Теперь, как Ходжа Насреддин, я разъезжаю по окрестностям Малатьи на осле. У меня есть только старый ишак, который вот-вот сойдет в могилу, и темная хибара на окраине крошечного поселка, со столом и лежаком. Даже вор побрезгует зайти в такое место. Мои глаза все хуже различают предметы, и чтобы как-то занять бесконечные дни, я посадил абрикосовое дерево слева от своей лачуги.


Ранним утром я сажусь на придорожный валун рядом с деревом-подростком и слушаю, как оно растет.

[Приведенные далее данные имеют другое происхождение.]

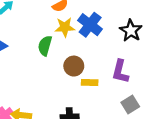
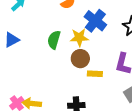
yellow star: (65, 27) -> (79, 37), moved

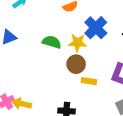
green semicircle: (54, 40) -> (52, 42), turned 84

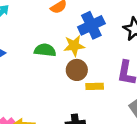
blue cross: (96, 28) -> (91, 25), turned 30

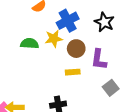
brown circle: (77, 70) -> (76, 49), moved

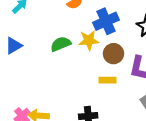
green semicircle: (30, 44) -> (61, 44), turned -30

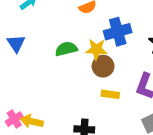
blue triangle: (14, 46) -> (16, 43), turned -42
brown circle: (113, 54) -> (103, 66), moved

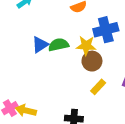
blue triangle: (16, 43) -> (40, 45), moved, turned 30
yellow rectangle: (110, 94) -> (98, 87), turned -56

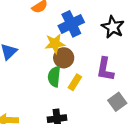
green semicircle: (58, 45) -> (54, 77), moved, turned -60

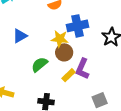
purple L-shape: (105, 69) -> (82, 69), moved
green semicircle: (54, 77) -> (39, 65), moved, turned 30

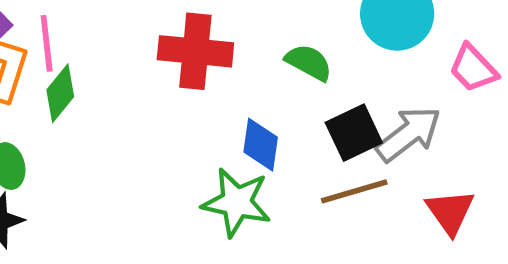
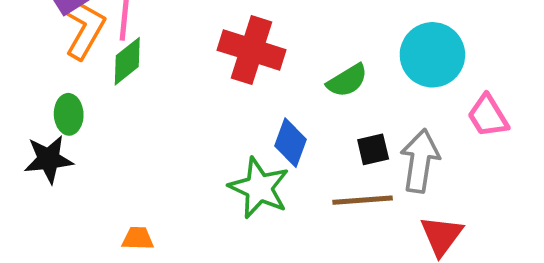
green semicircle: (309, 62) -> (347, 81), turned 108
black square: (354, 133) -> (373, 149), size x0.7
gray arrow: (408, 134) -> (420, 161), turned -56

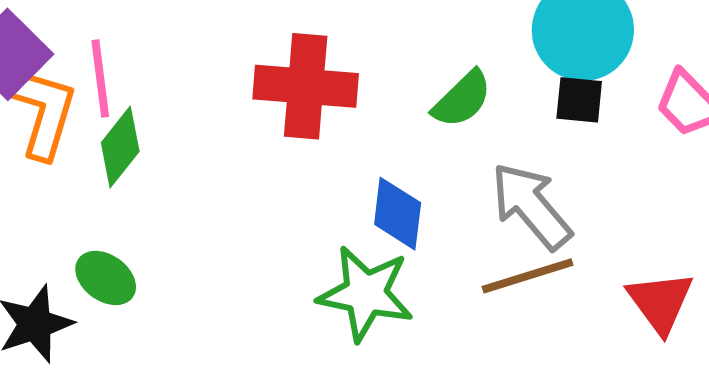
green ellipse: (69, 114) -> (106, 278), moved, turned -39
black square: (373, 149) -> (579, 100), moved, turned 32
gray arrow: (420, 161) -> (531, 206), moved, turned -36

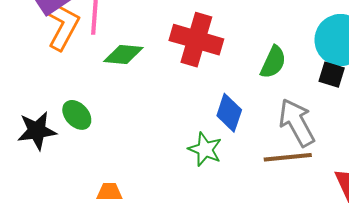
green semicircle: (462, 99) -> (273, 62), turned -32
green diamond: (120, 147) -> (123, 55), moved, turned 45
green star: (366, 294) -> (205, 149), size x0.7

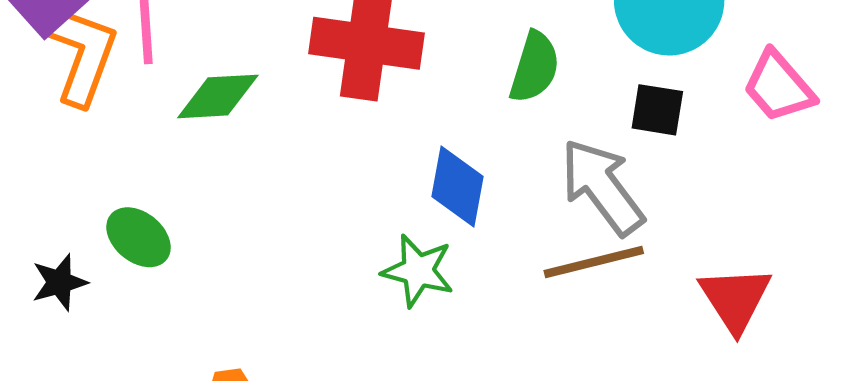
black square: (332, 75) -> (657, 110), moved
black star: (37, 131) -> (59, 282), size x0.7

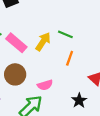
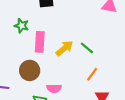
pink rectangle: (16, 43) -> (40, 42), turned 36
orange line: (70, 58) -> (92, 74), moved

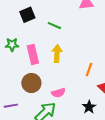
yellow arrow: (64, 48) -> (57, 53), turned -30
green line: (87, 48) -> (54, 26), moved

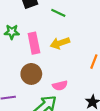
yellow arrow: (57, 53) -> (60, 43), turned -114

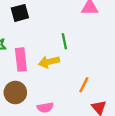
green line: (58, 13) -> (64, 41), moved, turned 48

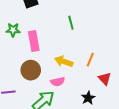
yellow arrow: (49, 62) -> (64, 61), moved, turned 36

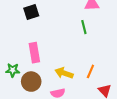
green line: (71, 23) -> (84, 27), moved
green star: (13, 30) -> (13, 70), moved

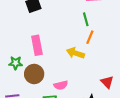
orange line: (90, 71) -> (90, 37), moved
yellow arrow: (64, 73) -> (75, 53), moved

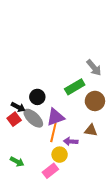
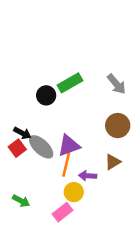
green rectangle: (75, 87) -> (70, 83), moved
black circle: (37, 97) -> (46, 95), moved
brown triangle: (91, 130) -> (113, 162), turned -40

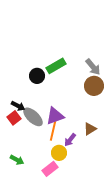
brown circle: (118, 126) -> (94, 86), moved
purple arrow: (88, 176) -> (70, 140), turned -56

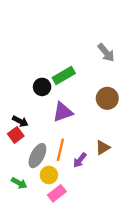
gray arrow: (93, 67) -> (106, 53), moved
purple triangle: (55, 116) -> (63, 112), moved
gray ellipse: (33, 117) -> (37, 156), moved, turned 75
yellow circle: (59, 153) -> (49, 175), moved

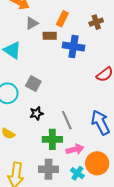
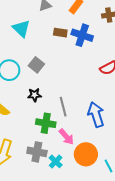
brown rectangle: (50, 36) -> (60, 33), moved
pink arrow: (75, 149) -> (66, 137), turned 54
cyan cross: (77, 173) -> (56, 161), moved

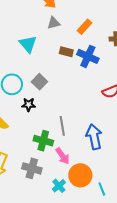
black star: (35, 95) -> (29, 105), moved
cyan cross: (56, 161) -> (59, 186), moved

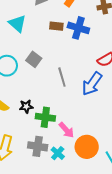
black star: (29, 105) -> (26, 106), moved
gray line: (62, 126) -> (62, 77), moved
blue arrow: (94, 137) -> (92, 84), moved, turned -125
cyan cross: (59, 186) -> (58, 153), moved

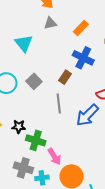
brown rectangle: (56, 26) -> (65, 77), moved, turned -72
cyan cross: (58, 153) -> (42, 178), turned 32

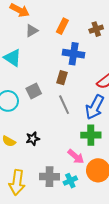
gray square: (34, 81) -> (34, 91), turned 35
green cross: (36, 140) -> (91, 135), moved

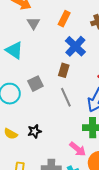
gray triangle: (32, 31) -> (34, 23), turned -32
blue cross: (74, 54) -> (75, 46), turned 35

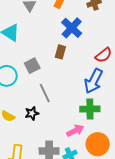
gray line: (66, 97) -> (45, 93), moved
pink arrow: (78, 149) -> (75, 131), turned -66

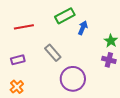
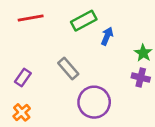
red line: (24, 27) -> (31, 18), moved
purple rectangle: (18, 60) -> (23, 78), turned -40

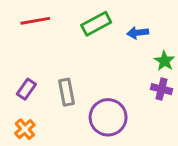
blue arrow: (107, 36) -> (138, 33), moved, turned -120
gray rectangle: (68, 68) -> (66, 92), moved, turned 30

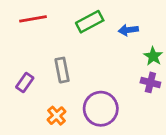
gray rectangle: (66, 92) -> (62, 70), moved
orange cross: (25, 129) -> (57, 116), moved

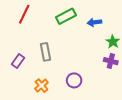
red line: (33, 19) -> (24, 14), turned -54
purple circle: (101, 109) -> (74, 80), size x0.6

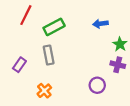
green rectangle: (66, 16) -> (54, 27), moved
purple circle: (74, 80) -> (97, 85), moved

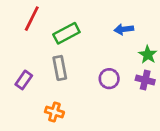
purple circle: (97, 85) -> (109, 79), moved
orange cross: (44, 91) -> (54, 112), turned -32

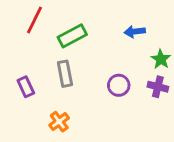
purple rectangle: (24, 80) -> (26, 87), turned -60
orange cross: (54, 112) -> (59, 122), turned 36

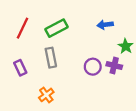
red line: (35, 20) -> (23, 28), moved
purple cross: (158, 87) -> (114, 66), moved

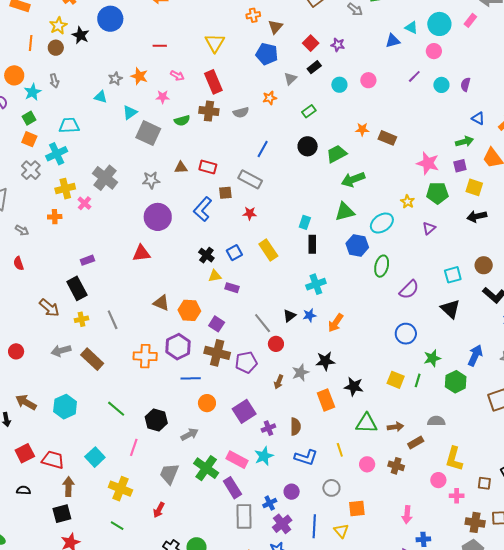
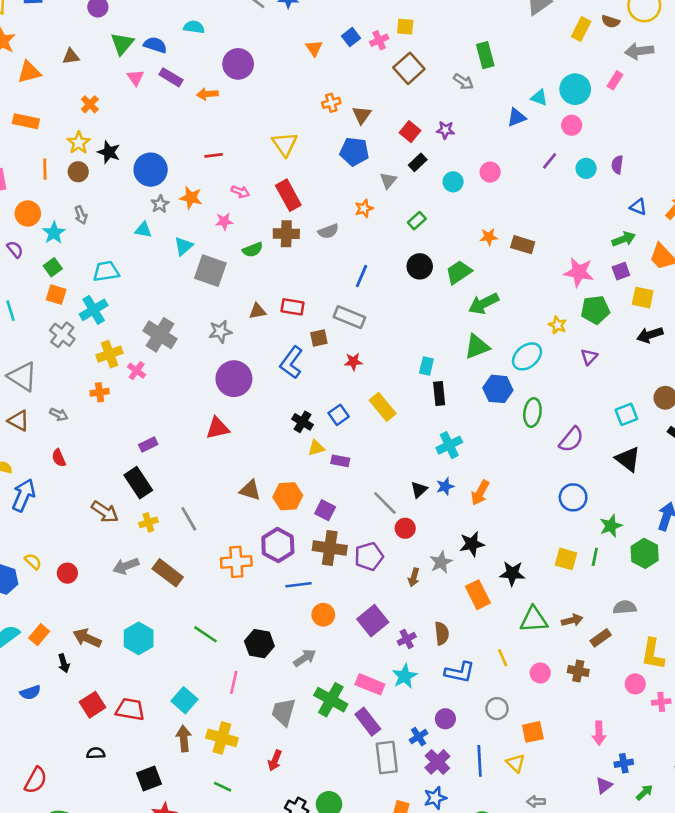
blue circle: (110, 19) -> (151, 170), moved
brown arrow: (68, 487) -> (184, 739), moved

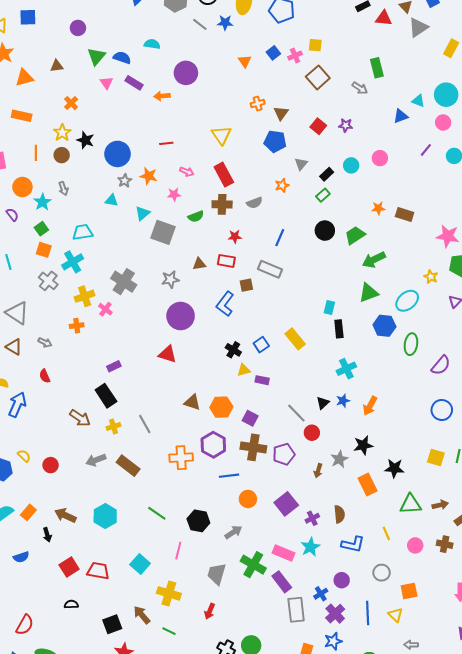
black rectangle: (418, 162) -> (327, 174), moved
red star: (353, 362) -> (235, 237), moved
red triangle: (217, 428) -> (168, 354), turned 30
brown arrow: (184, 739) -> (142, 615), moved, turned -36

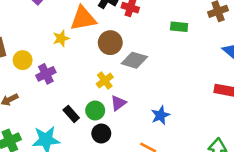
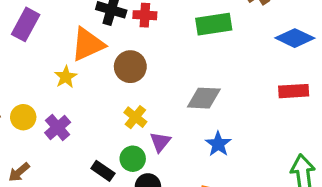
green rectangle: (179, 27) -> (214, 24), size x1.5
gray diamond: (134, 60) -> (204, 98), moved

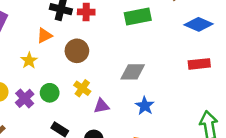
orange triangle: (88, 44) -> (44, 35), size x0.6
purple triangle: (160, 142) -> (101, 106), turned 42
green circle: (133, 159) -> (50, 93), moved

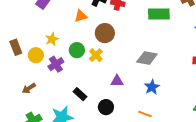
yellow star: (29, 60) -> (52, 39), moved
yellow cross: (82, 88) -> (96, 55), moved
green circle: (50, 93) -> (77, 50), moved

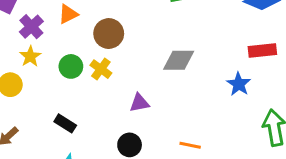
purple cross: (56, 64) -> (31, 27), moved
blue star: (152, 87) -> (239, 84), moved
black rectangle: (80, 94) -> (65, 123), moved

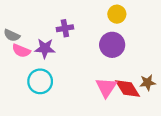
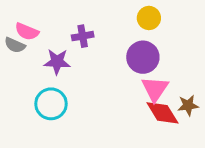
pink semicircle: (21, 51) -> (27, 32), moved
pink triangle: (106, 87) -> (155, 89), moved

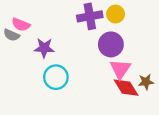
purple cross: (83, 36) -> (90, 16), moved, size x1.5
cyan circle: (51, 104) -> (56, 77), moved

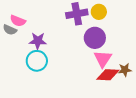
cyan circle: (56, 77) -> (37, 61), moved
red diamond: (126, 88) -> (108, 75), turned -55

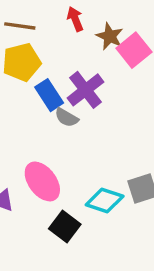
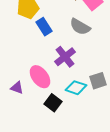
purple cross: (86, 90) -> (65, 57), moved
gray semicircle: (67, 118) -> (80, 27), moved, size x1.5

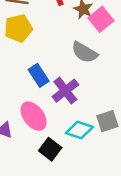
blue rectangle: (44, 27) -> (39, 75), moved

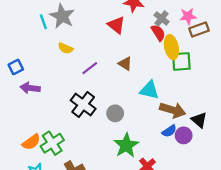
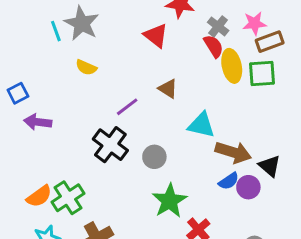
green square: (181, 61) -> (262, 73), moved
purple line: (90, 68) -> (127, 107), moved

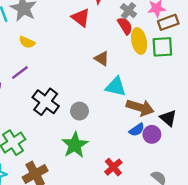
brown triangle: (168, 89) -> (102, 59), moved
purple line: (127, 107) -> (20, 73), moved
green star: (170, 201) -> (75, 145), moved

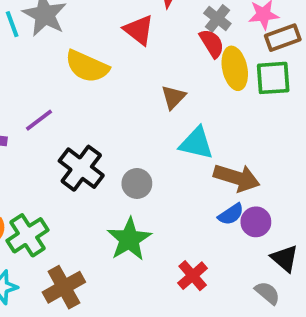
yellow semicircle: (27, 42) -> (87, 66), moved, size x1.6
brown triangle: (102, 59) -> (173, 97), turned 42
black triangle: (168, 118) -> (285, 258), moved

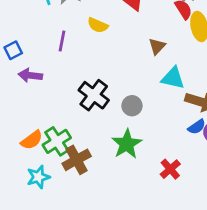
yellow semicircle: (87, 66) -> (98, 25), size x0.7
purple line: (39, 120) -> (62, 41), moved, turned -42
brown cross: (64, 287) -> (77, 160), moved

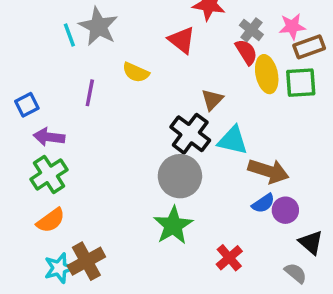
black cross: (94, 95) -> (190, 134), moved
gray circle: (132, 106) -> (180, 176), size x1.6
green cross: (57, 141) -> (49, 174), moved
brown cross: (77, 160) -> (86, 261), moved

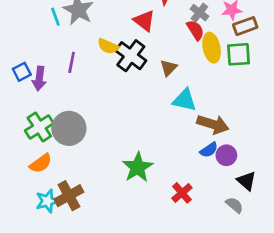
black cross: (190, 134) -> (131, 56), moved
purple arrow: (49, 137) -> (39, 79), moved, turned -90
gray circle: (180, 176) -> (69, 128), moved

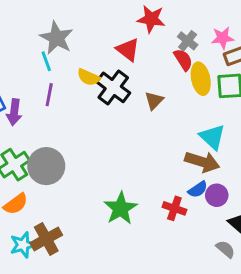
cyan line: (55, 17) -> (46, 61), moved
cyan triangle: (185, 100) -> (212, 137), moved, turned 30
red cross: (182, 193) -> (174, 208), moved, turned -30

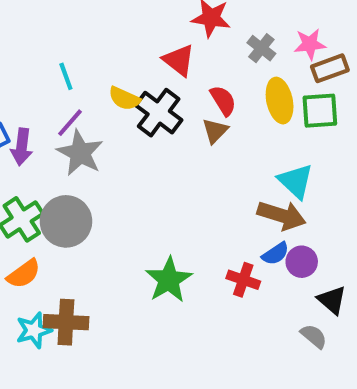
gray star: (56, 38) -> (80, 153), moved
red semicircle: (183, 60) -> (223, 101), moved
purple line: (49, 95) -> (70, 123), turned 30
brown cross: (46, 239) -> (66, 322), turned 32

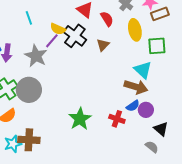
red semicircle: (223, 101) -> (107, 19), moved
green square: (320, 111) -> (157, 46), moved
purple line: (70, 123) -> (52, 41), moved

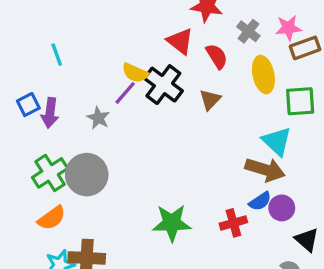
cyan line: (29, 18) -> (57, 55), moved
gray star: (36, 56) -> (98, 118), size x0.6
green star: (80, 119) -> (172, 223), turned 30
red cross: (117, 119) -> (233, 223), turned -35

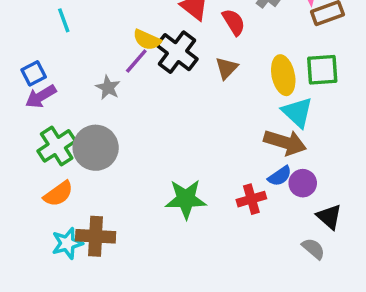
yellow ellipse: (263, 75) -> (283, 75), moved
purple arrow: (50, 113) -> (41, 96), moved, turned 52

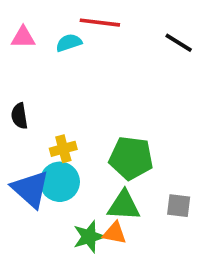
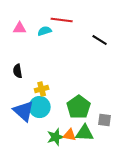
black line: (179, 43) -> (100, 40), moved
green pentagon: (131, 158) -> (79, 107), moved, turned 30
green triangle: (124, 206) -> (85, 133), moved

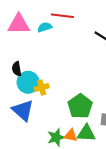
pink triangle: (20, 28) -> (19, 24), size x1.6
cyan circle: (40, 107) -> (28, 82), moved

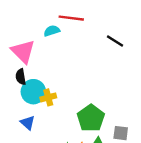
pink triangle: (19, 24) -> (23, 51), moved, turned 45
blue triangle: (23, 110) -> (28, 123), size x0.6

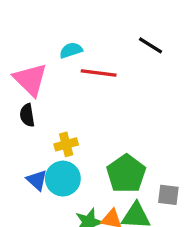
red line: (71, 18) -> (99, 73), moved
black line: (115, 41) -> (151, 45), moved
cyan circle: (33, 92) -> (63, 179), moved

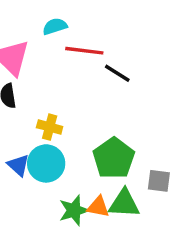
black line: (151, 45) -> (117, 73), moved
yellow cross: (66, 144) -> (50, 127), turned 30

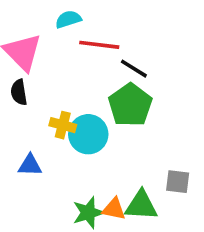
green pentagon: (114, 158) -> (130, 105), moved
cyan circle: (46, 163) -> (88, 134), moved
blue triangle: (18, 165) -> (30, 165), turned -40

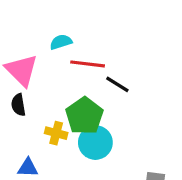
green pentagon: (130, 105) -> (84, 116), moved
cyan circle: (88, 134) -> (95, 143), moved

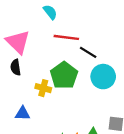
cyan semicircle: (61, 42) -> (50, 12), moved, turned 70
cyan circle: (95, 143) -> (103, 77), moved

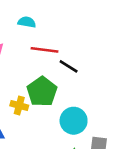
cyan semicircle: (50, 12) -> (27, 22), turned -42
cyan circle: (103, 77) -> (74, 121), moved

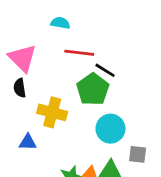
green pentagon: (42, 92) -> (93, 89), moved
yellow cross: (19, 106) -> (52, 112), size x1.5

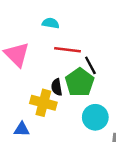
black line: (105, 70) -> (90, 65), turned 30
black semicircle: (20, 88) -> (57, 87), moved

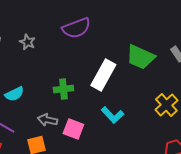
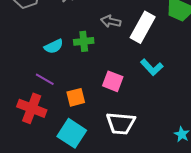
green cross: (63, 89) -> (84, 41), moved
gray arrow: (47, 120) -> (111, 21), moved

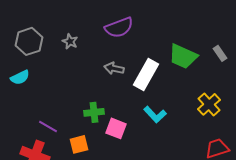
green cross: (84, 41) -> (94, 112), moved
cyan semicircle: (54, 46) -> (20, 77), moved

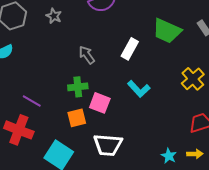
gray arrow: (114, 68) -> (87, 55), moved, turned 42
white rectangle: (146, 74) -> (130, 49), size x0.7
orange square: (79, 144) -> (77, 118), moved

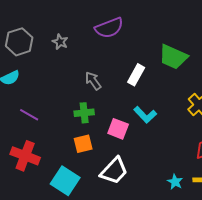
purple line: (32, 101) -> (29, 115), moved
pink square: (100, 103) -> (118, 129), moved
white trapezoid: (108, 145) -> (114, 171), turned -52

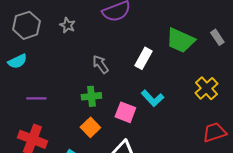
purple line: (29, 115) -> (36, 98), turned -30
orange square: (83, 144) -> (90, 127), turned -30

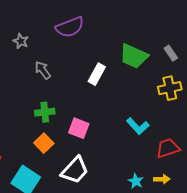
gray arrow: (100, 64) -> (43, 70), moved
yellow cross: (206, 88) -> (170, 88), moved, turned 30
cyan L-shape: (152, 98) -> (138, 126), moved

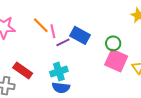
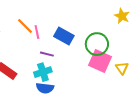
purple line: (63, 42) -> (47, 54), moved, turned 40
green circle: (113, 43) -> (97, 44), size x1.5

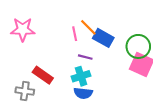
orange line: (25, 26) -> (88, 27), moved

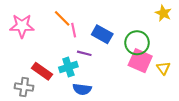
orange line: (88, 27) -> (62, 18), moved
cyan cross: (81, 76) -> (68, 67), moved

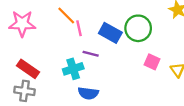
green circle: (137, 43) -> (138, 28), moved
pink square: (140, 61) -> (152, 62), size x0.6
red rectangle: (42, 71) -> (28, 69), moved

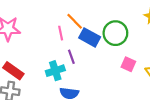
orange line: (66, 16) -> (75, 21), moved
purple line: (91, 54) -> (71, 57), turned 56

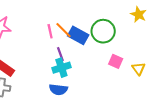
orange line: (75, 21) -> (64, 30), moved
cyan cross: (55, 71) -> (61, 68), moved

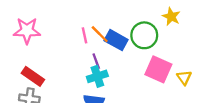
yellow star: (139, 15) -> (171, 17), moved
pink square: (116, 61) -> (158, 69), size x1.6

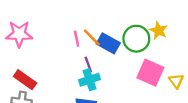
yellow star: (171, 17) -> (159, 30), moved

Воображаю нежную светло-розовую кожицу его нетерпеливых побегов, аккуратные складки новорожденных листьев… Иногда кажется, что с каждым моим вдохом оно набирается сил. Мы проводим вместе день за днем, а я невольно спрашиваю себя: что станет с деревом, когда я умру? Я хотел бы отдать ему свое последнее дыхание. Свои последние силы; сомнительный дар.


Рядом с моим бессловесным братом невысказанное томит сердце с удвоенной силой. Какие-то невиданные слова кружатся в воздухе, звенят в голове, щекочут горло. Порой удается поймать хвост этого игривого змея, втянуть внутрь – развернуть с начала. Тогда со мной остается стихотворение, последняя забава.


Я по земле бродил десятки лет, шутя,
Не зная способа к движению иного, -
Я думал: я хозяин жизни сам,
Пока не встретил нежное дитя –
И с этих пор все чудно мне и ново,
И с именем певучим к небесам
Душа моя лететь готова.
И все, что память трепетно хранит, -
Черты ее небесного лица…
Когда заря ее касается ланит,
Я убеждаюсь в милости Творца.


В поселке много добрых душ. Отыскали даже трех учеников для меня – чтобы не зазорно было поделиться то парой кабачков, то дыней, то мешком картошки.  Мне много не нужно – а когда-то давно был нужен весь мир…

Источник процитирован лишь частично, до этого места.